Not everyone has access to wind tunnels, so to gather aerodynamic data on a budget, I performed a tuft test. By capturing highway-speed footage from multiple angles, I was able to identify key areas of turbulent airflow that will inform the design of future custom carbon Kevlar panels. While some findings aligned with common problem areas—such as disturbed flow around the front and rear wheels—other results were unexpected and provided valuable insight for refinement. 

The center of the hood maintained relatively clean, attached flow. However, the front bumper design introduced several interesting areas. A prominent step below the grille created a stagnation zone, while the secondary step beneath the headlights caused flow separation, redirecting air around the headlight housings. This flow around the car is desirable and be increased to reduce over body flow that may possibly generate lift.

The lower vent section of the bumper appeared to be the primary source of airflow intake. Interestingly, the bottom edge of this vent displayed conflicting flow behavior—some air was directed beneath the vehicle, while some was drawn into the vent itself. Additionally, the edges of the headlights showed signs of turbulent flow, further confirming local separation and instability in this region.

The turbulent wake observed at the rear of the vehicle is most likely due to the lack of a flat underbody.

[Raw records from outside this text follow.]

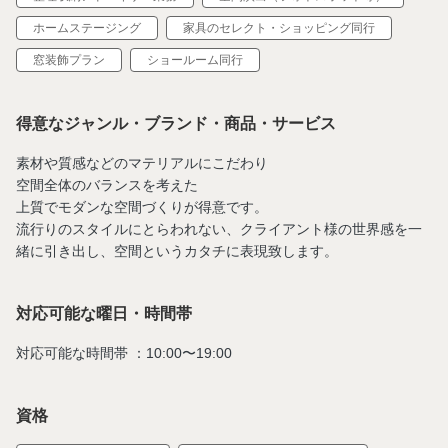
ホームステージング
家具のセレクト・ショッピング同行
窓装飾プラン
ショールーム同行
得意なジャンル・ブランド・商品・サービス
素材や質感などのマテリアルにこだわり
空間全体のバランスを考えた
上質でモダンな空間づくりが得意です。
流行りのスタイルにとらわれない、クライアント様の世界感を一
緒に引き出し、空間というカタチに表現致します。
対応可能な曜日・時間帯
対応可能な時間帯 ：10:00〜19:00
資格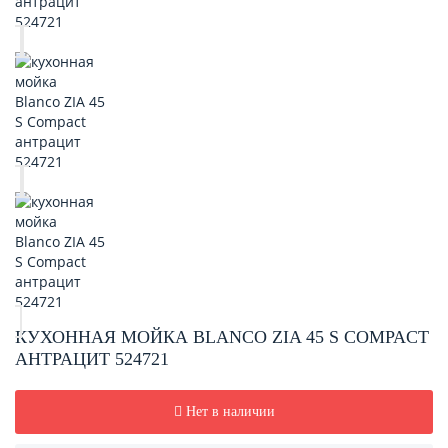
КУХОННАЯ МОЙКА BLANCO ZIA 45 S COMPACT
АНТРАЦИТ 524721
Нет в наличии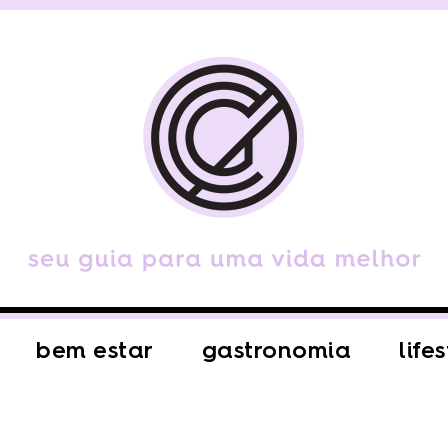
bem estar
gastronomia
life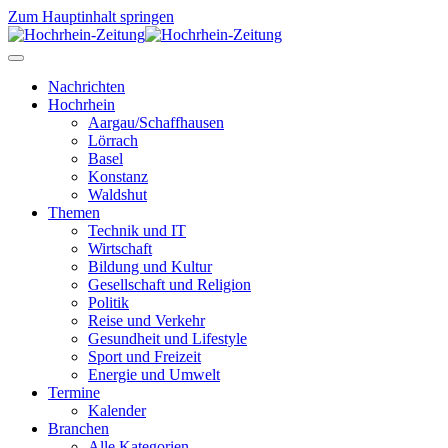
Zum Hauptinhalt springen
Nachrichten
Hochrhein
Aargau/Schaffhausen
Lörrach
Basel
Konstanz
Waldshut
Themen
Technik und IT
Wirtschaft
Bildung und Kultur
Gesellschaft und Religion
Politik
Reise und Verkehr
Gesundheit und Lifestyle
Sport und Freizeit
Energie und Umwelt
Termine
Kalender
Branchen
Alle Kategorien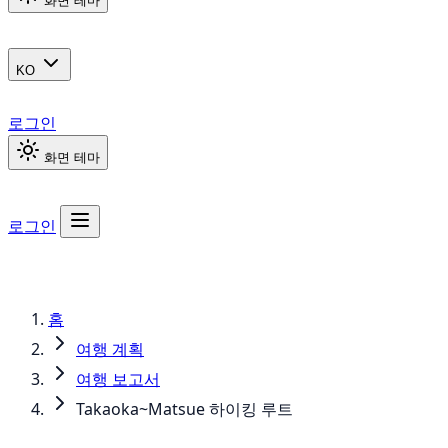
화면 테마
KO
로그인
화면 테마
로그인
홈
여행 계획
여행 보고서
Takaoka~Matsue 하이킹 루트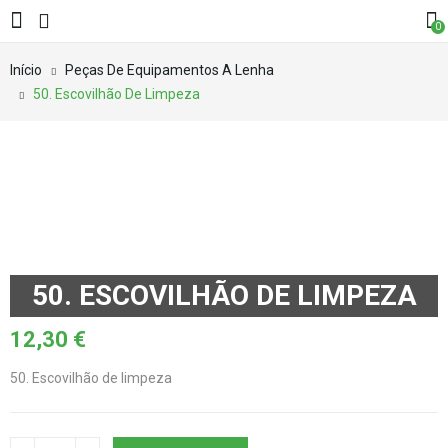
0
Início
Peças De Equipamentos A Lenha
50. Escovilhão De Limpeza
50. ESCOVILHÃO DE LIMPEZA
12,30
€
50. Escovilhão de limpeza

The spare tire well was removed to create space for a future rear diffuser, but in its absence, it left a large recessed cavity beneath the rear bumper. It’s safe to assume this cavity does not help the already turbulent airflow exiting from under the car—in fact, it likely worsens separation and vortex formation in the rear wake.

The planned addition of a diffuser and flat floor is intended to resolve these issues. Together, they will accelerate and manage underbody airflow, reduce separation, and minimize drag. Most importantly, they will help generate low pressure beneath the chassis, producing mild but useful downforce and improving high-speed stability.

To explore intake airflow behavior, I fabricated a rough ram-air system in place of the stock corner lights. This test provided valuable insight into how air is directed toward the intake zone. Unfortunately, an alignment pin had loosened during testing, resulting in a less-than-ideal transition between the intake and bodywork.

Despite this, I was able to gather meaningful observations. Airflow entering the intake is largely influenced by the lower portion of the headlight assembly—specifically near the main headlight bulb—where airflow begins to divert around the side of the vehicle rather than traveling up over the hood. The upper section of the intake, located near the top of the headlight, struggles to receive consistent airflow, indicating the need for redesign to improve flow capture and overall intake efficiency. The new design will most certainly incorporate a NACA duct design to better use the airflow.

In some cornering situations, we were able to briefly observe the effects of varying yaw angles on airflow behavior across the body. While the lack of confirmed wind direction introduces some variability and limits the precision of the data, the results still provide some insight for estimating general airflow patterns and identifying areas for aerodynamic improvement.